BPPV is een veel voorkomende oorzaak van duizeligheid en wordt veroorzaakt door abnormale prikkeling van de cupula door vrij zwevende otolieten (canalolithiasis) of otolieten die zich aan de cupula hebben vastgehecht (cupulolithiasis), voornamelijk in het achterste halfcirkelvormige kanaal. De patiënten hebben episodische duizeligheid, meestal van korte duur en versneld door een plotselinge verandering van hoofdpositie. Dix Hallpike manoeuvre is de gouden standaard voor de diagnose van BPPV. De exacte oorzaak van BPPV is onbekend bij ongeveer twee derde van de patiënten. BPPV kan ook ontstaan als gevolg van verschillende aandoeningen die het binnenoor aantasten. Hoofdtrauma is verantwoordelijk voor BPPV in 15-20% van de gevallen. Vestibulaire neuritis, de ziekte van Menière en labrynthitis kunnen leiden tot degeneratie en loslating van otoconia. Reuscelarteritis, hyperurikemie en diabetes zijn ook geassocieerd met BPPV.

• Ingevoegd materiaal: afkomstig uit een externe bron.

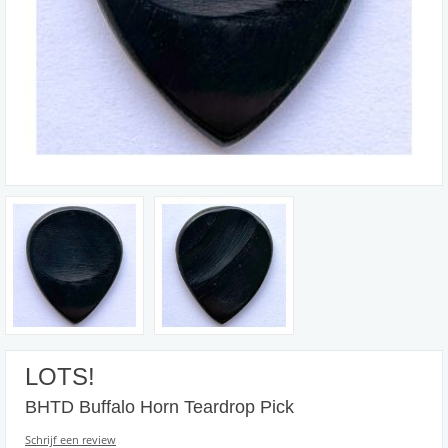
LOTS!
BHTD Buffalo Horn Teardrop Pick
Schrijf een review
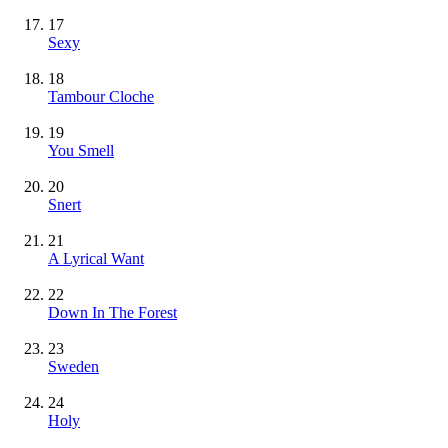
17
Sexy
18
Tambour Cloche
19
You Smell
20
Snert
21
A Lyrical Want
22
Down In The Forest
23
Sweden
24
Holy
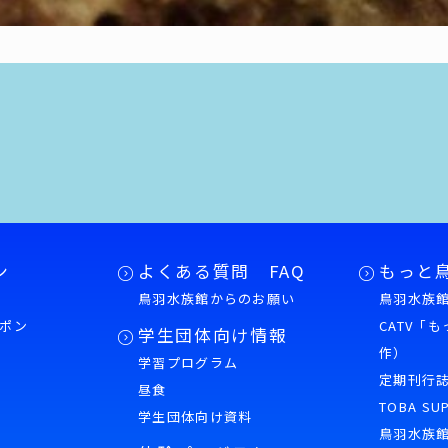
ン
よくある質問 FAQ
もっと
鳥羽水族館からのお願い
鳥羽水族館
ポン
CATV「
学生団体向け情報
作）
学習プログラム
様
定期刊行
昼食
TOBA SU
学生団体向け資料
鳥羽水族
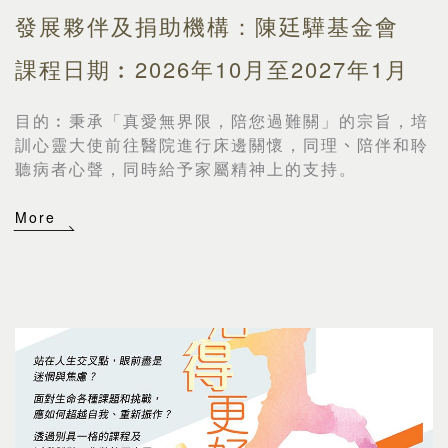
發展夥伴及捐助機構：陳廷驊基金會
課程日期︰2026年10月至2027年1月
目的︰
秉承「真愛無界限，陪您過難關」的宗旨，培
訓心靈大使前往醫院進行床邊關懷，同理
、
陪伴和聆
聽病者心聲，同時給予家屬精神上的支持。
More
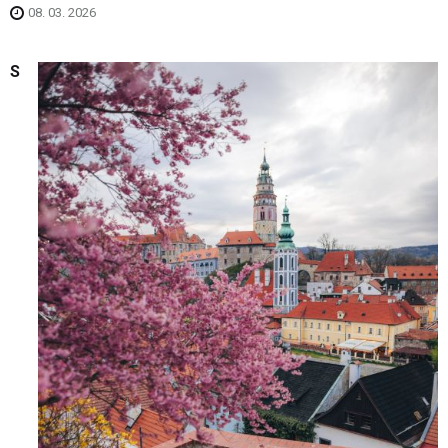
08. 03. 2026
S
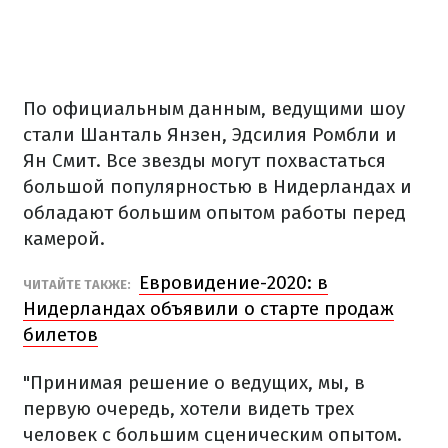
По официальным данным, ведущими шоу
стали Шанталь Янзен, Эдсилия Ромбли и
Ян Смит. Все звезды могут похвастаться
большой популярностью в Нидерландах и
обладают большим опытом работы перед
камерой.
Евровидение-2020: в
ЧИТАЙТЕ ТАКЖЕ:
Нидерландах объявили о старте продаж
билетов
"Принимая решение о ведущих, мы, в
первую очередь, хотели видеть трех
человек с большим сценическим опытом.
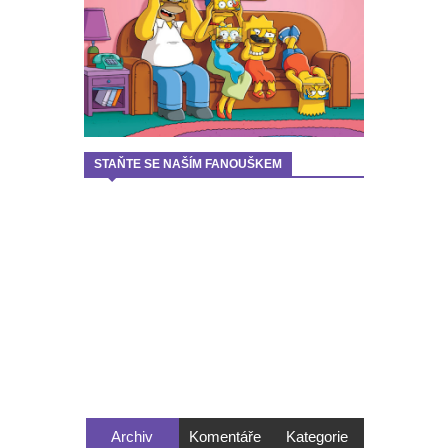
STAŇTE SE NAŠÍM FANOUŠKEM
Archiv
Komentáře
Kategorie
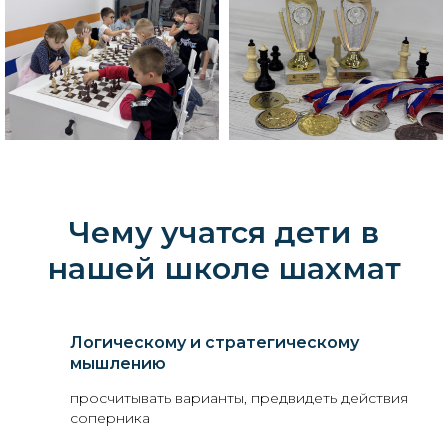
Чему учатся дети в
нашей школе шахмат
Логическому и стратегическому
мышлению
просчитывать варианты, предвидеть действия
соперника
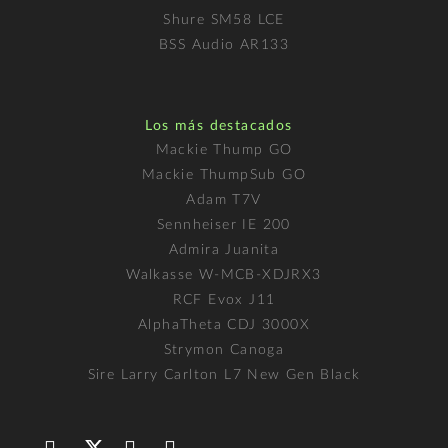
Shure SM58 LCE
BSS Audio AR133
Los más destacados
Mackie Thump GO
Mackie ThumpSub GO
Adam T7V
Sennheiser IE 200
Admira Juanita
Walkasse W-MCB-XDJRX3
RCF Evox J11
AlphaTheta CDJ 3000X
Strymon Canoga
Sire Larry Carlton L7 New Gen Black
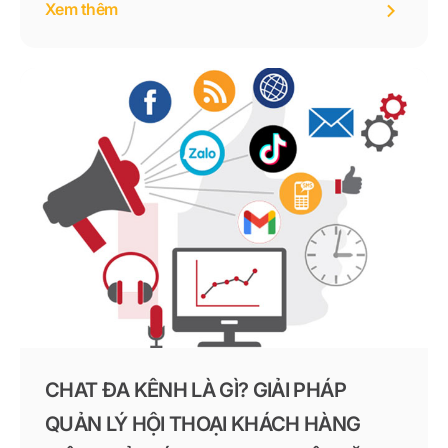
Xem thêm
chăm sóc khách hàng ngày càng trở thành một hoạt
động quan trọng trong chiến lược kinh doanh.
CHAT ĐA KÊNH LÀ GÌ? GIẢI PHÁP
QUẢN LÝ HỘI THOẠI KHÁCH HÀNG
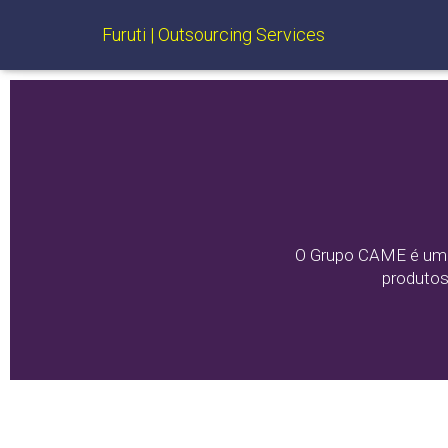
Furuti | Outsourcing Services
O Grupo CAME é uma 
produtos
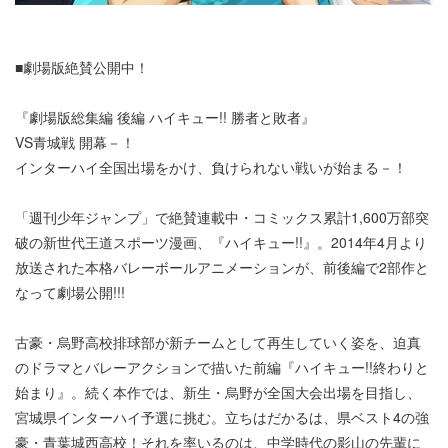
■劇場版絶賛公開中！
『劇場版総集編 後編 ハイキュー!! 勝者と敗者』
VS青城戦 開幕－！
インターハイ全国出場をかけ、負けられない戦いが始まる－！
「週刊少年ジャンプ」で絶賛連載中・コミックス累計1,600万部突
破の新世代王道スポーツ漫画、『ハイキュー!!』。2014年4月より
放送された本格バレーボールアニメーションが、前後編で2部作と
なって劇場公開!!!
古豪・烏野高校排球部が新チームとして再生していく姿を、迫真
のドラマとバレーアクションで描いた前編『ハイキュー!!終わりと
始まり』。続く本作では、新生・烏野が全国大会出場を目指し、
宮城県インターハイ予選に挑む。立ちはだかるは、県ベスト4の強
豪・青葉城西高校！それを率いるのは、中学時代の影山の先輩に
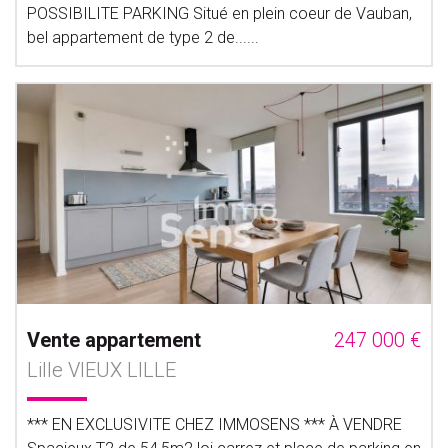
POSSIBILITE PARKING Situé en plein coeur de Vauban,
bel appartement de type 2 de......
Vente appartement
247 000 €
Lille VIEUX LILLE
*** EN EXCLUSIVITE CHEZ IMMOSENS *** À VENDRE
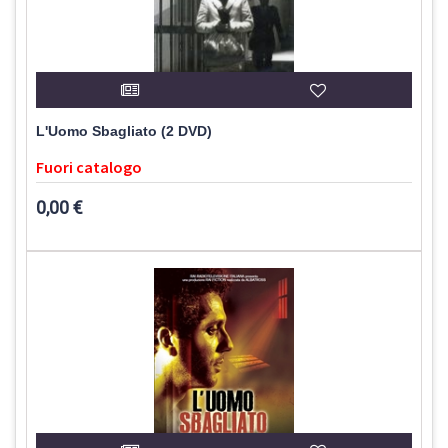
L'Uomo Sbagliato (2 DVD)
Fuori catalogo
0,00 €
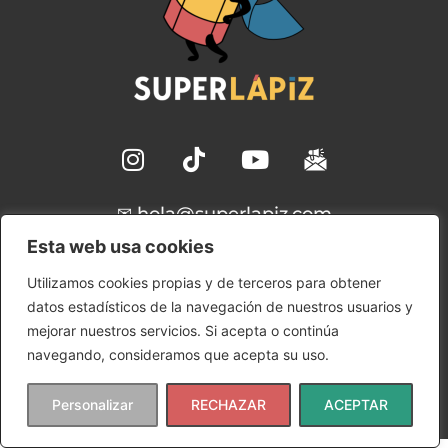
✉ hola@superlapiz.com
Esta web usa cookies
Aviso Legal
Utilizamos cookies propias y de terceros para obtener
Política de Cookies
datos estadísticos de la navegación de nuestros usuarios y
Política de Privacidad
mejorar nuestros servicios. Si acepta o continúa
Condiciones de uso
navegando, consideramos que acepta su uso.
Copyright © 2024 SuperLápiz | Ana María Gómez
Rudilla
Personalizar
RECHAZAR
ACEPTAR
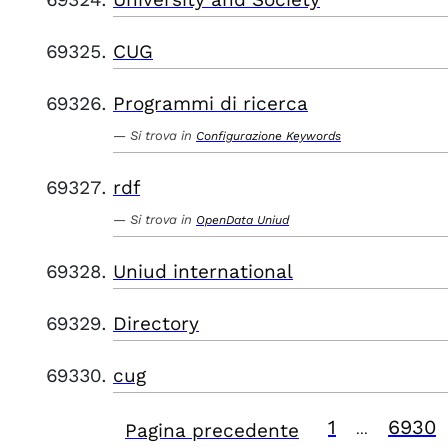
CUG
Programmi di ricerca
Si trova in
Configurazione Keywords
rdf
Si trova in
OpenData Uniud
Uniud international
Directory
cug
1
6930
Pagina precedente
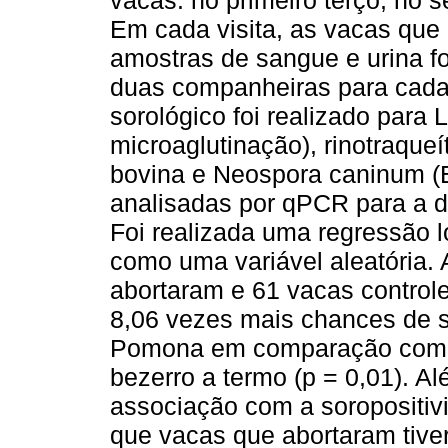
vacas: no primeiro terço, no 
Em cada visita, as vacas que 
amostras de sangue e urina f
duas companheiras para cada
sorológico foi realizado para 
microaglutinação), rinotraqueít
bovina e Neospora caninum (E
analisadas por qPCR para a d
Foi realizada uma regressão l
como uma variável aleatória. 
abortaram e 61 vacas control
8,06 vezes mais chances de s
Pomona em comparação com v
bezerro a termo (p = 0,01). Al
associação com a soropositi
que vacas que abortaram tiv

Een in 2015 gepubliceerde case-serie toonde aan dat intra-labrynthine schwannomen positionele vertigo kunnen produceren zonder audiologische symptomen.2 Demirtas et al,3 publiceerden een geval van het Eagle-syndroom dat zich presenteerde met positionele vertigo. De patiënt in dit rapport ervoer duizeligheid wanneer hij zijn hoofd naar links draaide en de klachten van de patiënt verdwenen volledig in de neutrale positie. Een CT-angiografisch onderzoek bevestigde dat het verlengde processus styloideus aan de linkerkant de interne halsslagader samendrukte in de linker cervicale rotatiepositie.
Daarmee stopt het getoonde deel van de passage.